Thursday, April 13, 2006

How Simple It Is

For a couple of years I cared deeply about the discussion on gender. I actually had the folder to a Feminist group on my BUBBS desktop for easy access to the online "discussions" that went on there. I argued better and worse at times.

I have almost zero interest in the discussion any longer. Coincidentally, I now know much more about women, having been married for nearly three years. Which makes me wonder...is the giant gender discussion the result of too many angst filled single people?

I don't mean single people = angst filled. I have plenty of single friends that never understood my zeal towards that discussion. I have plenty of single friends that, though they care, never cared as much as I did about "figuring out" the "answer" to the question of genders and roles. What I am saying is that...I think, at least generally, one could postulate that those that engage in some of the ridiculous arguments that take place concerning the nature of the genders are working out not the larger question of meaning and roles for men and women, but rather the personal issues of relationships. Which supports a theory I had once considered...if most of the adamant militant feminists got married to chauvinists there would be a lot less fighting in the world today.
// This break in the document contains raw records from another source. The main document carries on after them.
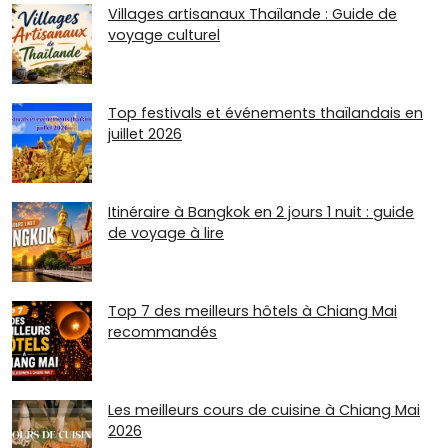
Villages artisanaux Thaïlande : Guide de
voyage culturel
Top festivals et événements thaïlandais en
juillet 2026
Itinéraire à Bangkok en 2 jours 1 nuit : guide
de voyage à lire
Top 7 des meilleurs hôtels à Chiang Mai
recommandés
Les meilleurs cours de cuisine à Chiang Mai
2026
Sheri and I still talk about the differences between us. We still fight, we still don't always understand the other, and there is still mystery which I don't have answers for. But I have found, all the angst of the gender question dissolved with the arrival of matrimony. How simple it is...we were made for each other and its a beautiful thing to reflect upon.

3 comments:

slowlane said...

I was about to be very offended for a while there, until you clarified that not all single people are angst ridden. I was about to write a moody poem about how dense and insufferable married people are when they make sweeping statements about single people.

Linds said...

I think your post hits on the solution: love. Marital love is not necessarily the only love with the power to solve the issue, but some form of it is the only option. :) Legal and theological obligation does make it easier to solve the problems, however. Or maybe just more pressing.

Anonymous said...

Becca,
I almost mentioned you as one of my prime examples of the healthy single people that make people like me (as I was while single) look fairly pathetic.

Yeah for healthy single people! Yeah for healthy married people! Yeah for healthy people!